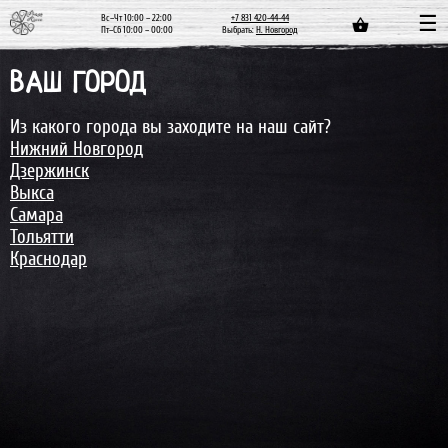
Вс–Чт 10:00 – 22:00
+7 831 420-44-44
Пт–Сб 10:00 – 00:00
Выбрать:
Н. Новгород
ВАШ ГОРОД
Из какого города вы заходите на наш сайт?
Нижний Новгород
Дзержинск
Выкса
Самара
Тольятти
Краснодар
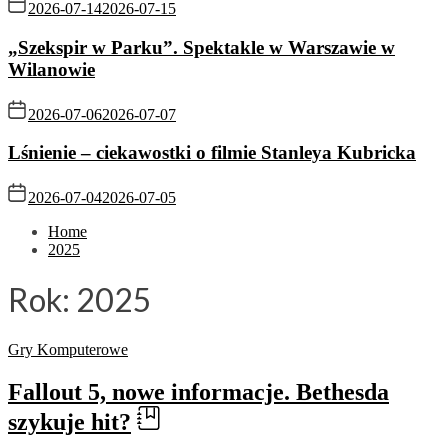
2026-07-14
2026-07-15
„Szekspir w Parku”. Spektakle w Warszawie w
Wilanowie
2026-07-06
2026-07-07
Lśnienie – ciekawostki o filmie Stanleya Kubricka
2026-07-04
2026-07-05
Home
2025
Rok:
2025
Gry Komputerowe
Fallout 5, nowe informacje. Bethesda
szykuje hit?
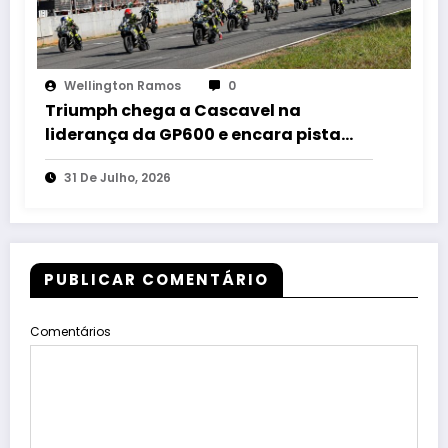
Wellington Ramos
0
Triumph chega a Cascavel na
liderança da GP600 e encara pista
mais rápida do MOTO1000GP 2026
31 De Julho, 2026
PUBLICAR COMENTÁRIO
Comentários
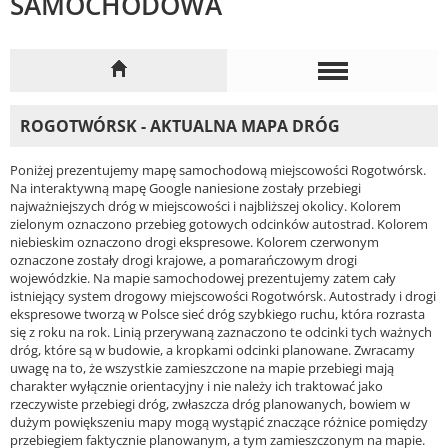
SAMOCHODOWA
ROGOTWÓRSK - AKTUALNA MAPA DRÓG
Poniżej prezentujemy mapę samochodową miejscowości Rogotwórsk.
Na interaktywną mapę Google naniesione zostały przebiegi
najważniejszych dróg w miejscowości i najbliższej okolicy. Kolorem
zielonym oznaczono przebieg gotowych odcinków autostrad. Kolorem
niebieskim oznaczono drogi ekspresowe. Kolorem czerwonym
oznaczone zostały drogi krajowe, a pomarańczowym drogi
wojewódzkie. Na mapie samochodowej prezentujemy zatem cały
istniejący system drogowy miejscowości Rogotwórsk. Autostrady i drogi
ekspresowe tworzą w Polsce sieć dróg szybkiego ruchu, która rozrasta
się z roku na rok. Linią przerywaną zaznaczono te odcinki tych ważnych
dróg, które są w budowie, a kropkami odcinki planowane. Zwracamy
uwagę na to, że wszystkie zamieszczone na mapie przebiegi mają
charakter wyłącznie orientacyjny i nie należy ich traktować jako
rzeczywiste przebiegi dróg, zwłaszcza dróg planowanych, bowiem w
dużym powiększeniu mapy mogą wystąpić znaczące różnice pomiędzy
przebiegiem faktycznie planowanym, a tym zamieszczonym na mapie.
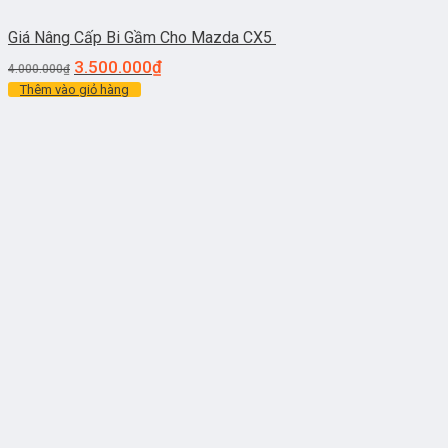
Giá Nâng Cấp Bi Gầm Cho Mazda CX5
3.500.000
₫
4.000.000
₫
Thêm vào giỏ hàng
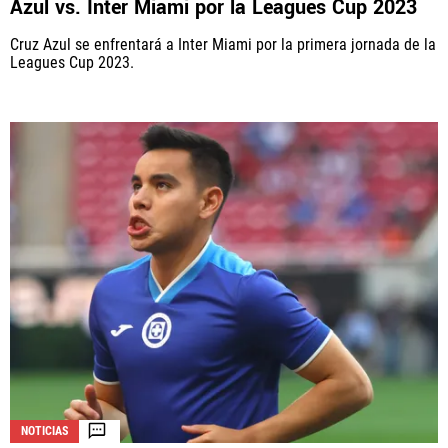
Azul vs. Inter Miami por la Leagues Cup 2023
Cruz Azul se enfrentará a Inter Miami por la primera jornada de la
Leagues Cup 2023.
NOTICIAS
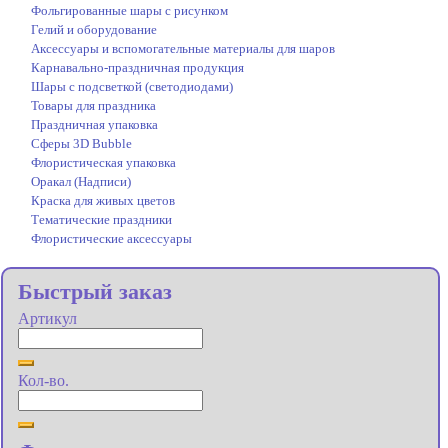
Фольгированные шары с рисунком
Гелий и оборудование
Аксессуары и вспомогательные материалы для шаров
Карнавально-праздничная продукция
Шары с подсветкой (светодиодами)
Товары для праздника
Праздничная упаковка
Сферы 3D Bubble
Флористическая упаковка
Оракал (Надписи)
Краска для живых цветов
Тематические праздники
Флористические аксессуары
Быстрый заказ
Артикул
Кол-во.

________________________________________

# WHAT THE TASK REQUIRES
Only lines with the word "oznaczono" should be collected from the material.

# THE COMPLETED TASK
zielonym oznaczono przebieg gotowych odcinków autostrad. Kolorem
niebieskim oznaczono drogi ekspresowe. Kolorem czerwonym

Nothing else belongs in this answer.